Recent data from the first-in-human phase 1/2 clinical trial show an increase in insulin levels in T1D patients after SC-β-cell treatment, also called engraftment. However, the amount of graft-derived insulin is insufficient to significantly reduce blood glucose levels. Therefore, further improvement of SC-β-cell development and/or engraftment methods is necessary. Current SC-β-cells lack some important features of healthy human β-cells, including a lower level of insulin secretion in response to high glucose. It has been speculated that this insufficient insulin release is due to the insufficient function of mitochondria. In the cell mitochondria are vital for energy production and play an important role in metabolizing glucose to trigger insulin release. Therefore, defective mitochondria in SC-β-cells make them release less insulin in the presence of glucose, and at the same time hyperactive to another non-glucose energy source. This defect makes SC-β-cells prone to secrete too much insulin during exercise, which can lead to life-threatening bouts of low glucose. Therefore, improving SC-β-cell mitochondrial function is key to ensure both efficacy and safety of an SC-β-cell therapy for T1D. The objective of my proposal is to identify novel regulators of human β-cell mitochondrial activity and to find strategies for promoting SC-β-cell functional maturation.

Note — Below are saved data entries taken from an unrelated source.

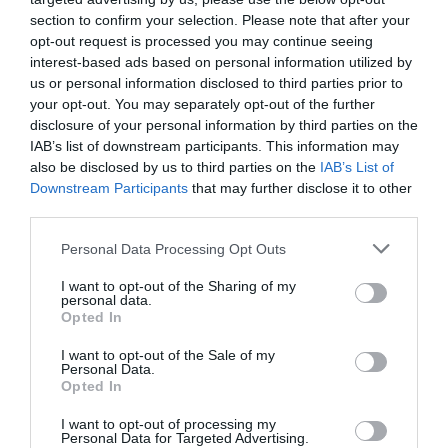
section to confirm your selection. Please note that after your
DERNIERS COMMENTAIRES
opt-out request is processed you may continue seeing
interest-based ads based on personal information utilized by
us or personal information disclosed to third parties prior to
your opt-out. You may separately opt-out of the further
Autre ligne espérée :
a commenté l'article :
disclosure of your personal information by third parties on the
Bruxelles–Porto : Transavia ouvre une nouvelle liaison
IAB’s list of downstream participants. This information may
loisirs à partir de décembre 2026
also be disclosed by us to third parties on the
IAB’s List of
Downstream Participants
that may further disclose it to other
third parties.
Aéroport néerlandais saturé
a commenté l'article :
Personal Data Processing Opt Outs
Bruxelles–Porto : Transavia ouvre une nouvelle liaison
loisirs à partir de décembre 2026
I want to opt-out of the Sharing of my
personal data.
Opted In
airbus
boeing
commandes
I want to opt-out of the Sale of my
Personal Data.
Opted In
LIRE AUSSI
I want to opt-out of processing my
Personal Data for Targeted Advertising.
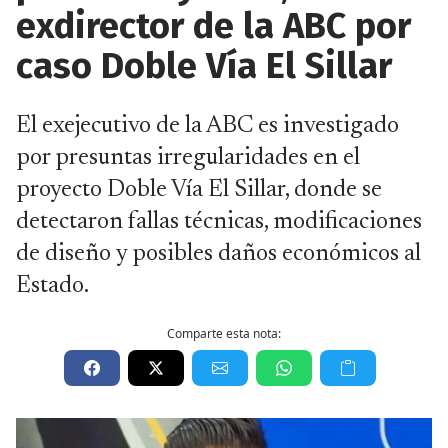
exdirector de la ABC por
caso Doble Vía El Sillar
El exejecutivo de la ABC es investigado
por presuntas irregularidades en el
proyecto Doble Vía El Sillar, donde se
detectaron fallas técnicas, modificaciones
de diseño y posibles daños económicos al
Estado.
Comparte esta nota:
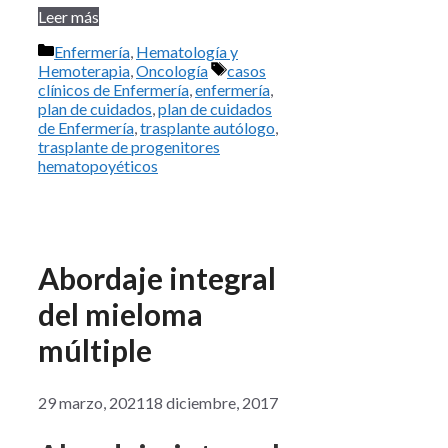
Leer más
Categorías
Enfermería
,
Hematología y
Etiquetas
Hemoterapia
,
Oncología
casos
clínicos de Enfermería
,
enfermería
,
plan de cuidados
,
plan de cuidados
de Enfermería
,
trasplante autólogo
,
trasplante de progenitores
hematopoyéticos
Abordaje integral
del mieloma
múltiple
29 marzo, 2021
18 diciembre, 2017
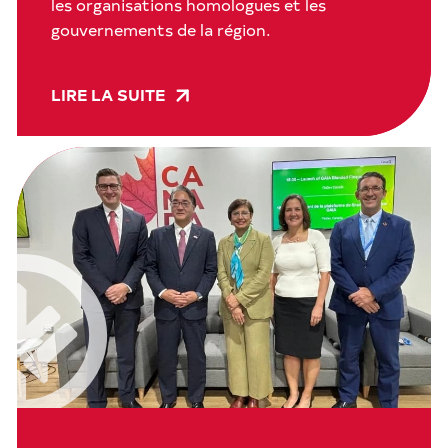
les organisations homologues et les
gouvernements de la région.
LIRE LA SUITE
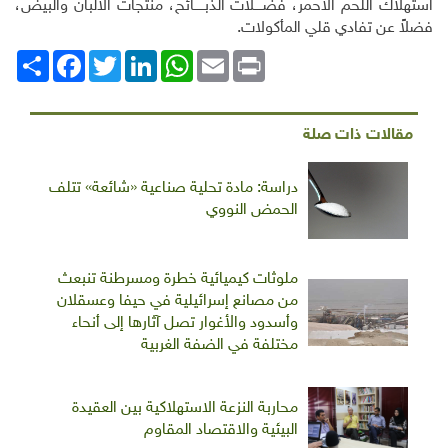
استهلاك اللحم الأحمر، فضــــلات الذبـــــائح، منتجات الألبان والبيض،
فضلاً عن تفادي قلي المأكولات
.
Print
Email
WhatsApp
LinkedIn
Twitter
انشر
Facebook
مقالات ذات صلة
دراسة: مادة تحلية صناعية «شائعة» تتلف
الحمض النووي
ملوثات كيميائية خطرة ومسرطنة تنبعث
من مصانع إسرائيلية في حيفا وعسقلان
وأسدود والأغوار تصل آثارها إلى أنحاء
مختلفة في الضفة الغربية
محاربة النزعة الاستهلاكية بين العقيدة
البيئية والاقتصاد المقاوم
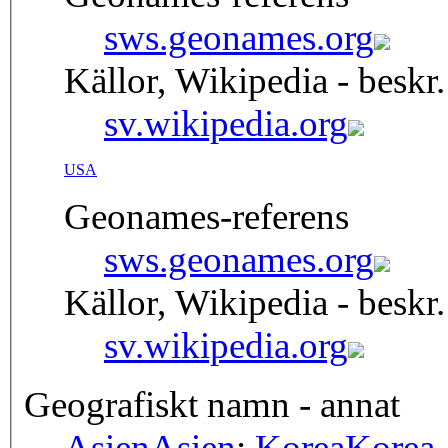
sws.geonames.org
Källor, Wikipedia - beskr.
sv.wikipedia.org
USA
Geonames-referens
sws.geonames.org
Källor, Wikipedia - beskr.
sv.wikipedia.org
Geografiskt namn - annat
Asien
Asien
;
Korea
Korea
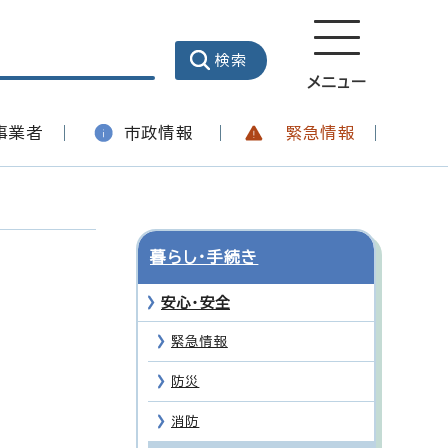
メニュー
事業者
市政情報
緊急情報
暮らし・手続き
安心・安全
緊急情報
防災
消防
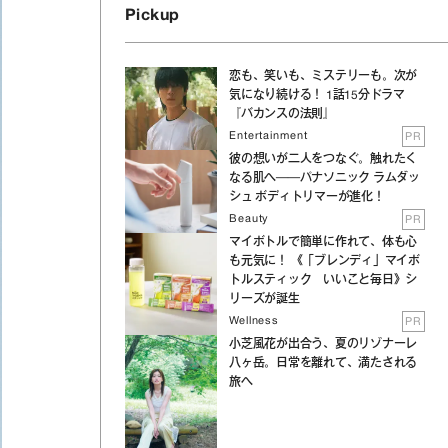
Pickup
恋も、笑いも、ミステリーも。次が
気になり続ける！ 1話15分ドラマ
『バカンスの法則』
Entertainment
PR
彼の想いが二人をつなぐ。触れたく
なる肌へ──パナソニック ラムダッ
シュ ボディトリマーが進化！
Beauty
PR
マイボトルで簡単に作れて、体も心
も元気に！ 《「ブレンディ」マイボ
トルスティック いいこと毎日》シ
リーズが誕生
Wellness
PR
小芝風花が出合う、夏のリゾナーレ
八ヶ岳。日常を離れて、満たされる
旅へ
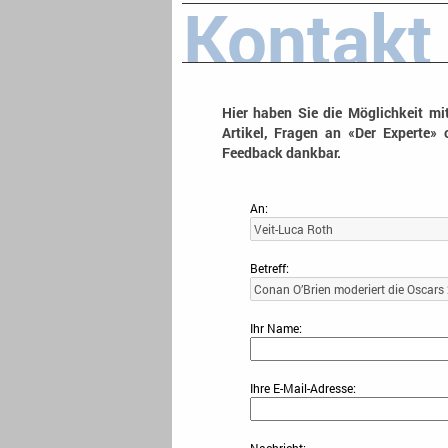
Kontakt
Hier haben Sie die Möglichkeit mi
Artikel, Fragen an «Der Experte» 
Feedback dankbar.
An:
Betreff:
Ihr Name:
Ihre E-Mail-Adresse:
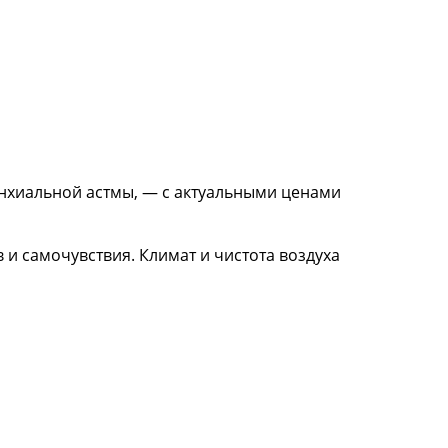
нхиальной астмы, — с актуальными ценами
и самочувствия. Климат и чистота воздуха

In my preliminary studies, I have identified factors that regulate human β-cell mitochondrial function and have data which shows that manipulation of these factors in SC-β-cells can improve insulin secretion. In this proposal, I will pursue two goals. First, I will seek to understand how the factors that I have already identified control mitochondrial function and insulin secretion in SC-β-cells. Second, I will utilize novel technologies to identify all possible factors that control mitochondrial function in human β-cells. This approach is predicted to result in the identification of hundreds of candidate factors, which cannot be studied individually. My assumption is that those candidate factors will be interconnected in a network, and that manipulation of some key factors will have effects on the network throughout the cell, leading to significant improvement of SC-β-cell mitochondrial function. By identifying factors that modulate β-cell mitochondrial activity, I anticipate finding novel methods to improve SC-β-cells as a therapeutic for T1D.